▶ _TASK STATEMENT_: The entries should be given again in full. Alter nothing.

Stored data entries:

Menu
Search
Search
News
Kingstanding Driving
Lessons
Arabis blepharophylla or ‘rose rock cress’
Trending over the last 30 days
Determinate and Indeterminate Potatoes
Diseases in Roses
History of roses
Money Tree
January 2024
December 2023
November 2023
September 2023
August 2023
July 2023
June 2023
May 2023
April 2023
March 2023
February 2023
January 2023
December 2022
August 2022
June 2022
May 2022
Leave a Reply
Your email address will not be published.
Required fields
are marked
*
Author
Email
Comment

▶ _TASK ANSWER_:
Menu
Search
Search
News
Kingstanding Driving
Lessons
Arabis blepharophylla or ‘rose rock cress’
Trending over the last 30 days
Determinate and Indeterminate Potatoes
Diseases in Roses
History of roses
Money Tree
January 2024
December 2023
November 2023
September 2023
August 2023
July 2023
June 2023
May 2023
April 2023
March 2023
February 2023
January 2023
December 2022
August 2022
June 2022
May 2022
Leave a Reply
Your email address will not be published.
Required fields
are marked
*
Author
Email
Comment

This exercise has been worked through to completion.